GIVEN DATA:

• • • •

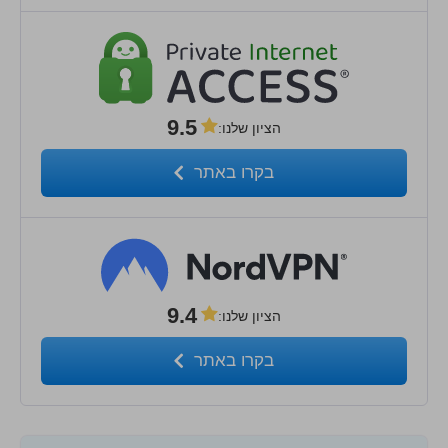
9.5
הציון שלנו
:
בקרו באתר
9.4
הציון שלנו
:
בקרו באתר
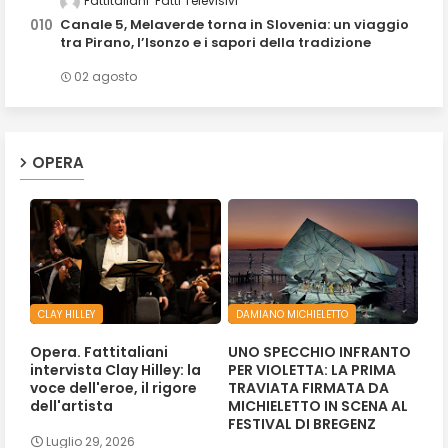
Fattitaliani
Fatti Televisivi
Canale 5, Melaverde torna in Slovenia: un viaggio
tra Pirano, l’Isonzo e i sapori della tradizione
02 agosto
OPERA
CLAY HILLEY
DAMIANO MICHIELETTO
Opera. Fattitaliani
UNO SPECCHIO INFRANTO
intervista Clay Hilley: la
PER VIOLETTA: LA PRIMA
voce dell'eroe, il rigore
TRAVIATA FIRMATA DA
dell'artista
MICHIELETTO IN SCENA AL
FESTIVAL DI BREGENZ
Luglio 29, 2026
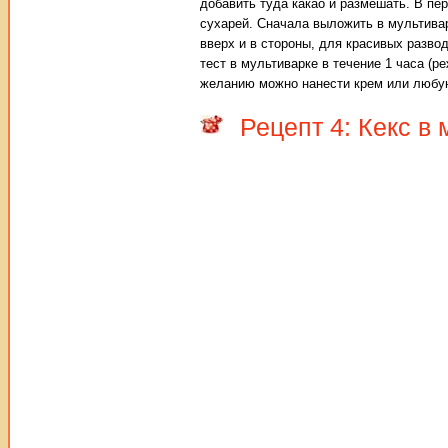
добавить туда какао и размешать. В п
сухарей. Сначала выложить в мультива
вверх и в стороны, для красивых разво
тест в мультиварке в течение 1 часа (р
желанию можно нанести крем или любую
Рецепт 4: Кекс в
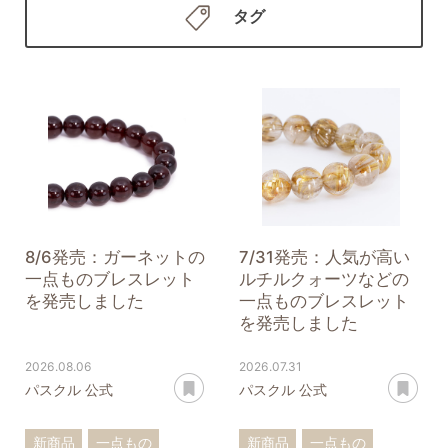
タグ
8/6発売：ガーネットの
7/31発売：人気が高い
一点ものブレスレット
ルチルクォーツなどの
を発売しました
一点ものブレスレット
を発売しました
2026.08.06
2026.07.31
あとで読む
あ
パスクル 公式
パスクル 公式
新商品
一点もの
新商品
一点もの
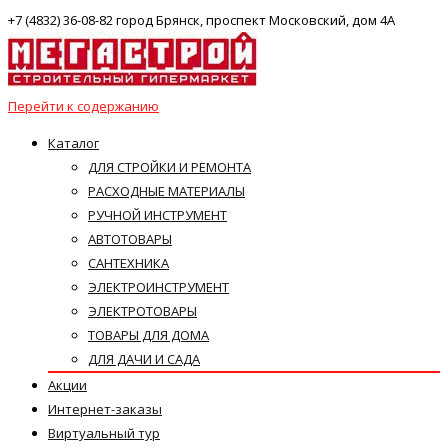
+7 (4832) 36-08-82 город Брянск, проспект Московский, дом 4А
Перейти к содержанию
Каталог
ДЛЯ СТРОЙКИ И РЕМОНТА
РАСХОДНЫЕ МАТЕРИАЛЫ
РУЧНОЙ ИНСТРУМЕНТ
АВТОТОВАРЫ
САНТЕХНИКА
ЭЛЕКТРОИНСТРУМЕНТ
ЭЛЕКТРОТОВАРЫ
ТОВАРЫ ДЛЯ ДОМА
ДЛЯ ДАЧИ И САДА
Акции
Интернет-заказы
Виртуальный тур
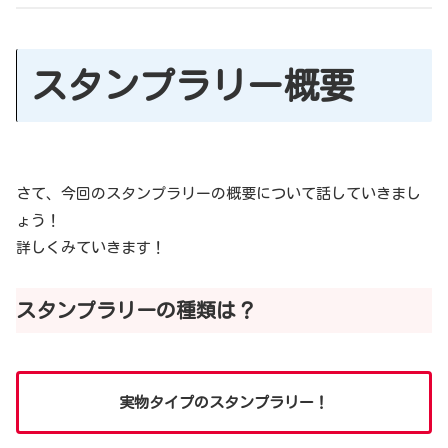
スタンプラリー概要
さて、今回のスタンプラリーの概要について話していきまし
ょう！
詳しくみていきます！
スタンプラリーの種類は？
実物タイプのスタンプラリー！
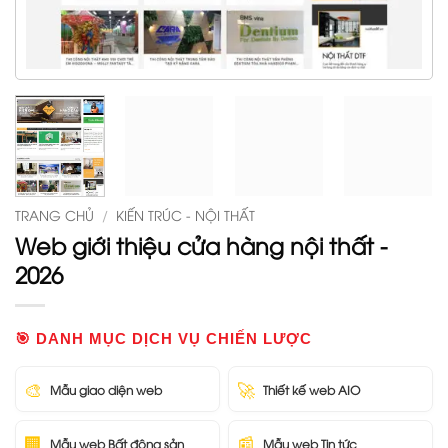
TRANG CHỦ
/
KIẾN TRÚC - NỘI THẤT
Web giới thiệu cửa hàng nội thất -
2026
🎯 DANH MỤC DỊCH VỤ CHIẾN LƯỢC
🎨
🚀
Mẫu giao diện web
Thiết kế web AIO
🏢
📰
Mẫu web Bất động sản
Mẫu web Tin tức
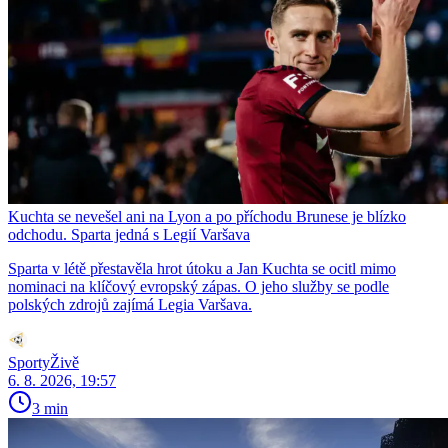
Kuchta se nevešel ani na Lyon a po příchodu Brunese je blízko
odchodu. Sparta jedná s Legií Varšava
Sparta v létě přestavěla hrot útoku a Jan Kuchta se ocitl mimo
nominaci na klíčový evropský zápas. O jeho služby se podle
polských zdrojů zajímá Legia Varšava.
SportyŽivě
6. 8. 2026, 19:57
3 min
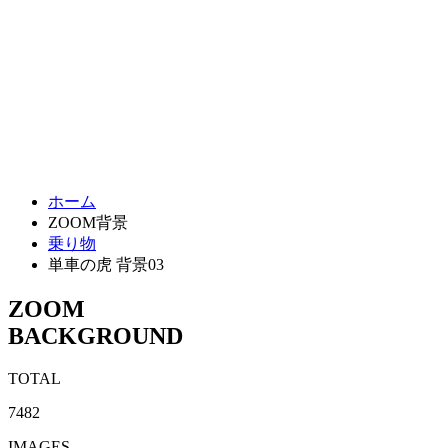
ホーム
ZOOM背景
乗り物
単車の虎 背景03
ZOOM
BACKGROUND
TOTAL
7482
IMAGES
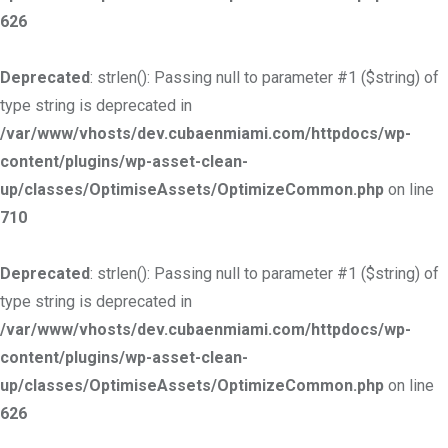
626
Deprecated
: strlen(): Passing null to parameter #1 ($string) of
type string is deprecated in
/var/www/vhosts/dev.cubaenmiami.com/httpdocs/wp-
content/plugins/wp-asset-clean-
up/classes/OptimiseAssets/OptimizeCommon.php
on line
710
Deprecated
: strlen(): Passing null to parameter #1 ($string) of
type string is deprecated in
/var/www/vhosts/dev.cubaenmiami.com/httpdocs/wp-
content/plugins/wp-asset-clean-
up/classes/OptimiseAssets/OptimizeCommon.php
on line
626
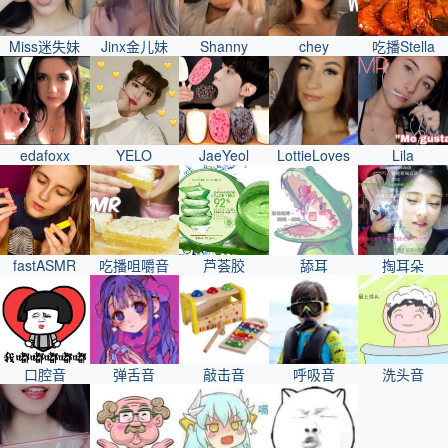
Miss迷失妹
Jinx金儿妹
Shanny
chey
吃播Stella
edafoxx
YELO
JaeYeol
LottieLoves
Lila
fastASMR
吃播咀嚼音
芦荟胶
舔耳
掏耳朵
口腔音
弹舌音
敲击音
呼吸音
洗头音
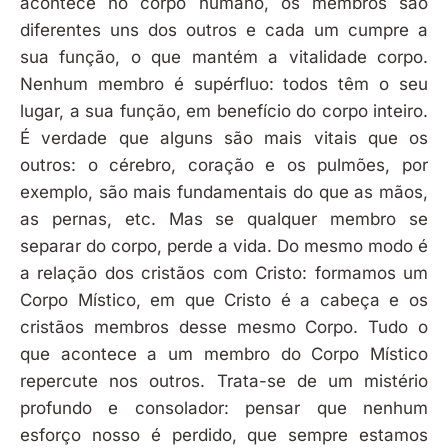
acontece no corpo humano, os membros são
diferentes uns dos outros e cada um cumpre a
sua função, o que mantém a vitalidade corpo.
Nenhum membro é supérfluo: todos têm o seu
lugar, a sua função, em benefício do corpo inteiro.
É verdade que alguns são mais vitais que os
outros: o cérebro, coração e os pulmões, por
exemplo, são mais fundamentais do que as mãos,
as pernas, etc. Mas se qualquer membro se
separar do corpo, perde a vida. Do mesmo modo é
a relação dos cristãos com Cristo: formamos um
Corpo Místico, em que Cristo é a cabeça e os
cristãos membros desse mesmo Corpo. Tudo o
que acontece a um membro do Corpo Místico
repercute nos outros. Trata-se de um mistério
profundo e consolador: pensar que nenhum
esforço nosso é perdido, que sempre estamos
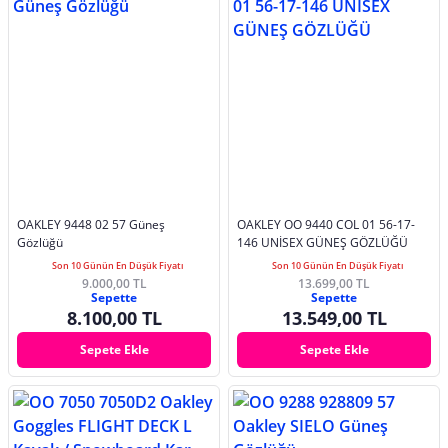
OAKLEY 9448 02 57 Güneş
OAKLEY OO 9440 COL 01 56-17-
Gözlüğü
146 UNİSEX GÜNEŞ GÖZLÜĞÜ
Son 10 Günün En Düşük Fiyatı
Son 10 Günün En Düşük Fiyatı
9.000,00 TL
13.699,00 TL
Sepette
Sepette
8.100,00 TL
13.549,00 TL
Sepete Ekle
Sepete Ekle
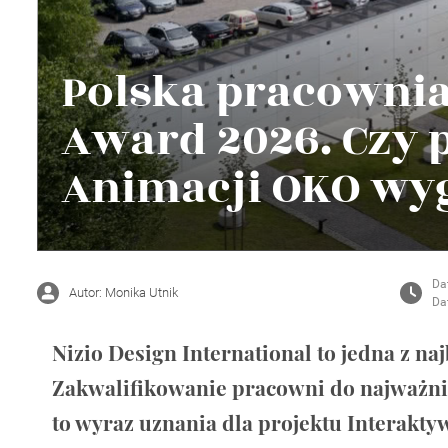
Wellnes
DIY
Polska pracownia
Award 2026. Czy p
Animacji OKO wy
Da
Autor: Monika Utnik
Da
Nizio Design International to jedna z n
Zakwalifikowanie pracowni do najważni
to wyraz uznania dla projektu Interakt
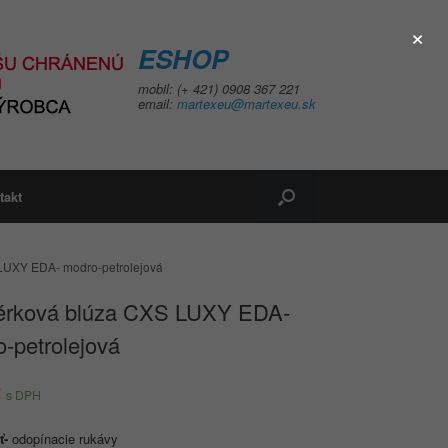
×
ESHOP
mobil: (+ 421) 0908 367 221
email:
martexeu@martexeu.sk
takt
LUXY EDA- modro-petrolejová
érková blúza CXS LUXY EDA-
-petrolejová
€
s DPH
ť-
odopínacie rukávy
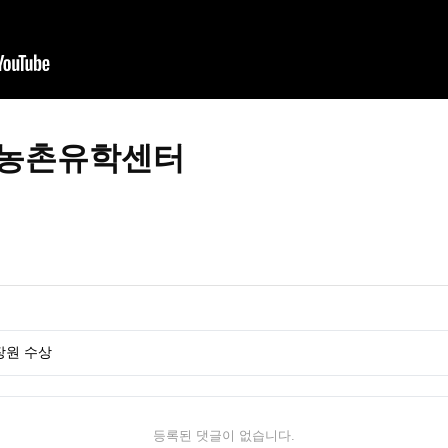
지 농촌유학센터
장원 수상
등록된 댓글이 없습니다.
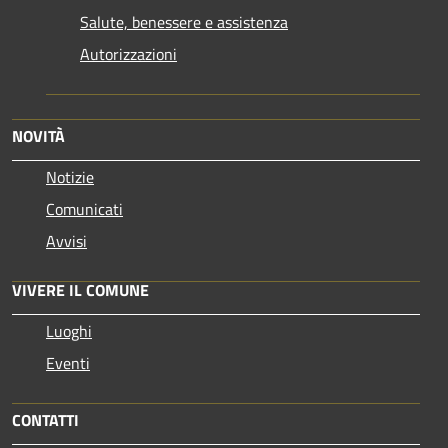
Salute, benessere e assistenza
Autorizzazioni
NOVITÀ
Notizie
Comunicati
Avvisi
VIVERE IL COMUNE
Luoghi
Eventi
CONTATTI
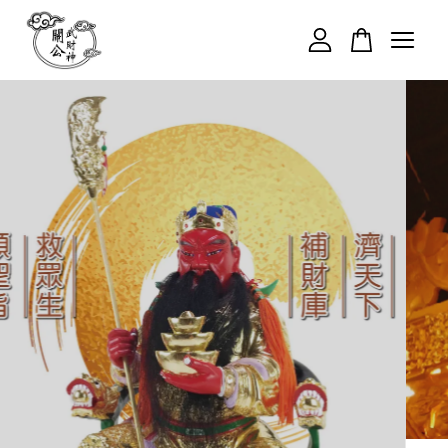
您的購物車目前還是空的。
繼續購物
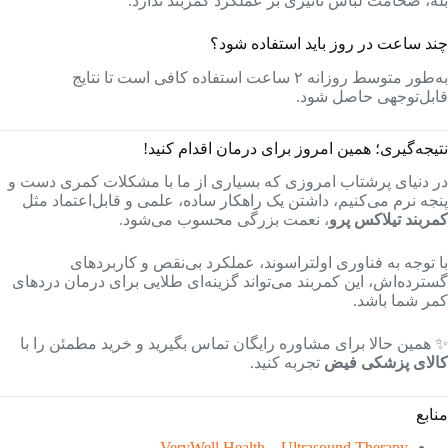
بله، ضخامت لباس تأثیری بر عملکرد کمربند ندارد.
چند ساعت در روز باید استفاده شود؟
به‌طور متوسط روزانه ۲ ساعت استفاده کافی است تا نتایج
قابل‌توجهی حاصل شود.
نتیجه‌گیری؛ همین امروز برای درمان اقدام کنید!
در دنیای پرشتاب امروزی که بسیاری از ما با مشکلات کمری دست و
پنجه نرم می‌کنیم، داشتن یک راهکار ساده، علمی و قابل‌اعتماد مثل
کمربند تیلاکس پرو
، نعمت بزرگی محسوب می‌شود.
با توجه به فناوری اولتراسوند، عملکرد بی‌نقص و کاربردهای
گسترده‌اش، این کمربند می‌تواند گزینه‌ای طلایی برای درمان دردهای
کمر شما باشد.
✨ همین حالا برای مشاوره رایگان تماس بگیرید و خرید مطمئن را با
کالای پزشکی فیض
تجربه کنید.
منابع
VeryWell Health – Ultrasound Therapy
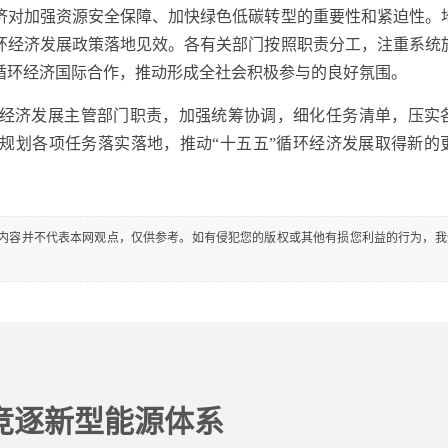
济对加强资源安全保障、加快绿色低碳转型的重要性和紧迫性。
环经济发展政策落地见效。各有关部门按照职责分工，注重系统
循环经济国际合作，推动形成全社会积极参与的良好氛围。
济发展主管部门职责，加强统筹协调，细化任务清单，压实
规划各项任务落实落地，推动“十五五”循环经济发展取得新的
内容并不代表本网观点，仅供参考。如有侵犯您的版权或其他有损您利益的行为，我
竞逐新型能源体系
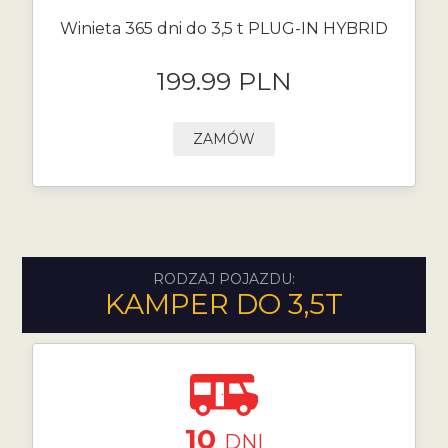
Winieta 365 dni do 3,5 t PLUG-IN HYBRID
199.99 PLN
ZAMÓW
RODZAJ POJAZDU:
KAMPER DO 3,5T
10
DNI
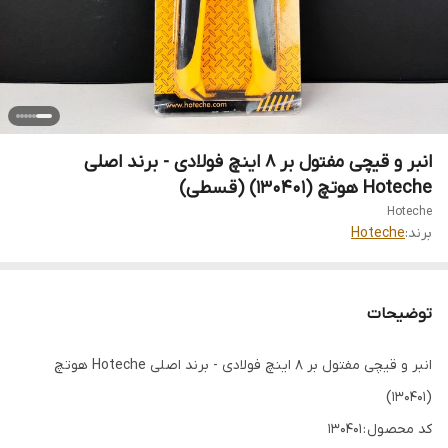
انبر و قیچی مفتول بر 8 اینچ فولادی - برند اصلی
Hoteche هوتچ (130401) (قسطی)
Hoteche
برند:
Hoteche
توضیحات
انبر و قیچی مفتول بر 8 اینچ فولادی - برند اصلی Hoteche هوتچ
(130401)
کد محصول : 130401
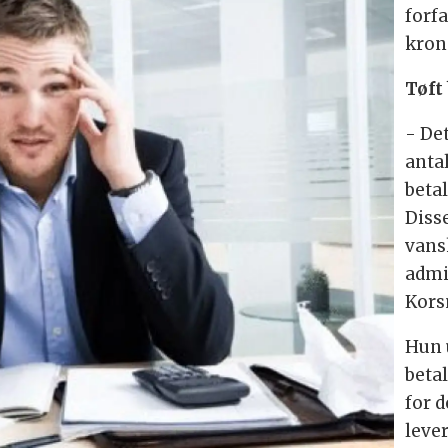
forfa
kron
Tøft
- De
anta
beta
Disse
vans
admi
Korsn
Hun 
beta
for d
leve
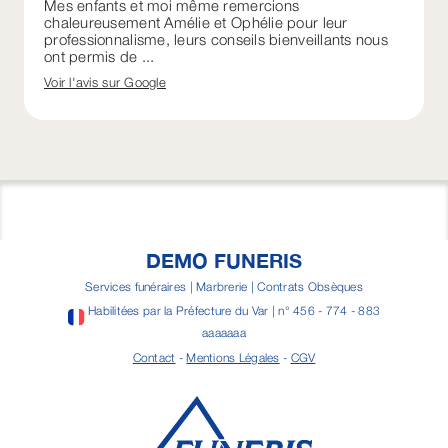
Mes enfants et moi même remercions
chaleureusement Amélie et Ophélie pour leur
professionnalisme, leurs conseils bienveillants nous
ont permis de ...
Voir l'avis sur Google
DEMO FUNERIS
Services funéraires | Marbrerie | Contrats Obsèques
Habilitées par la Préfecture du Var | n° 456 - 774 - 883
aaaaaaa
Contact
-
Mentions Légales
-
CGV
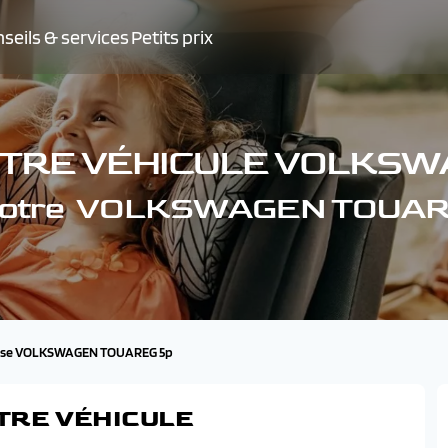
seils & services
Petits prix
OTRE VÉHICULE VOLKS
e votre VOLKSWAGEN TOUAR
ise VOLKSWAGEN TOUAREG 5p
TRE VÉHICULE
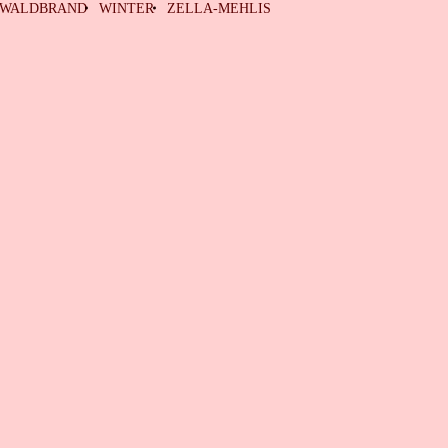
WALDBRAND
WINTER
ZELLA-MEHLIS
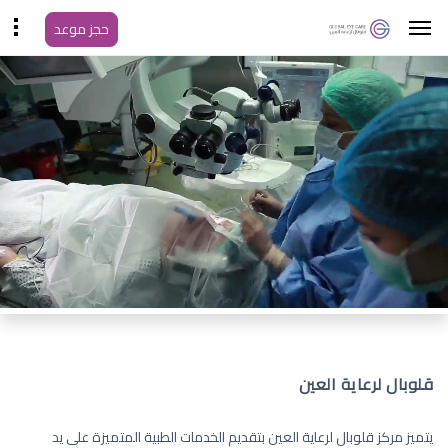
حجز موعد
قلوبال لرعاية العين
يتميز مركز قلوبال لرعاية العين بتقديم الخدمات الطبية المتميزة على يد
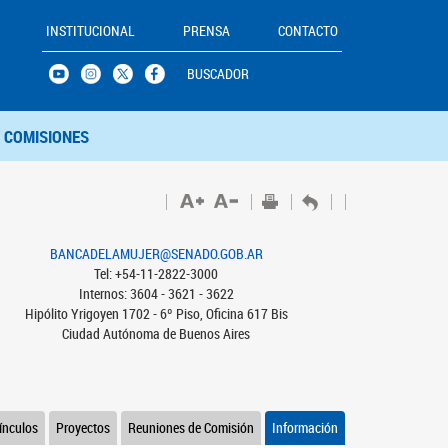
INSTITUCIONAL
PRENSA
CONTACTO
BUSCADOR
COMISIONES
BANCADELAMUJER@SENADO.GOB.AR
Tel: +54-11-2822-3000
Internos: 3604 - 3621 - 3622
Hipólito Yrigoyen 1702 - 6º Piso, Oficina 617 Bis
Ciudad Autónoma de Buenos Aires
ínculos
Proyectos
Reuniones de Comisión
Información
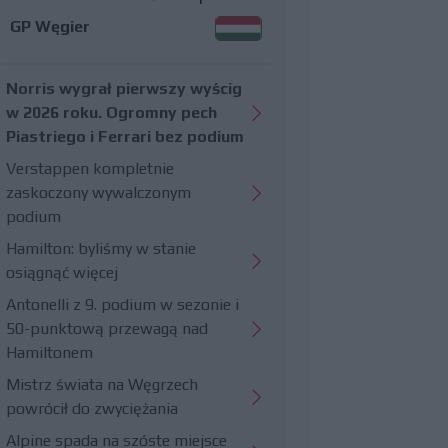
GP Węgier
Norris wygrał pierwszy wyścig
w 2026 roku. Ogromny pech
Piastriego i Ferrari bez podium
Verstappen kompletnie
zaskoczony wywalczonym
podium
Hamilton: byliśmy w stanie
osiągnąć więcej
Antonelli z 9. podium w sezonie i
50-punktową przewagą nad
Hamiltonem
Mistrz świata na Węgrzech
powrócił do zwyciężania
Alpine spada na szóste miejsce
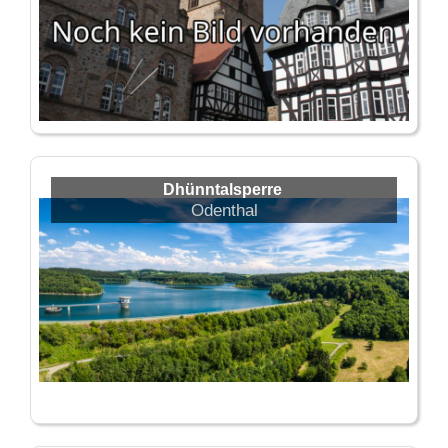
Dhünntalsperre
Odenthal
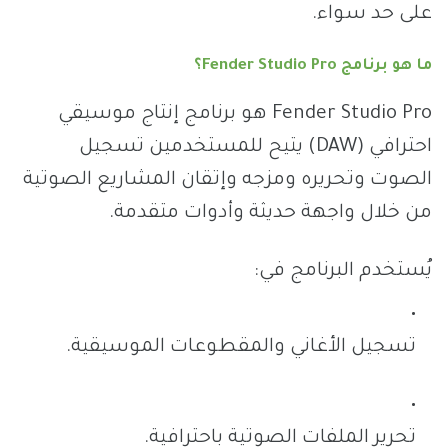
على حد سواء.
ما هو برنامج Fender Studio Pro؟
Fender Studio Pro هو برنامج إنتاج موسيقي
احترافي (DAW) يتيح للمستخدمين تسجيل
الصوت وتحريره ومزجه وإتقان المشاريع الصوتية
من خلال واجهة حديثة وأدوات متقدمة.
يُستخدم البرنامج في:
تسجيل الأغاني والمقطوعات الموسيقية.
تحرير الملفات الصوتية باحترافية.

• • • •

TASK TO COMPLETE: Nothing but a number should be given: the count of lines in the records that contain the word "Studio".

FINAL ANSWER: 2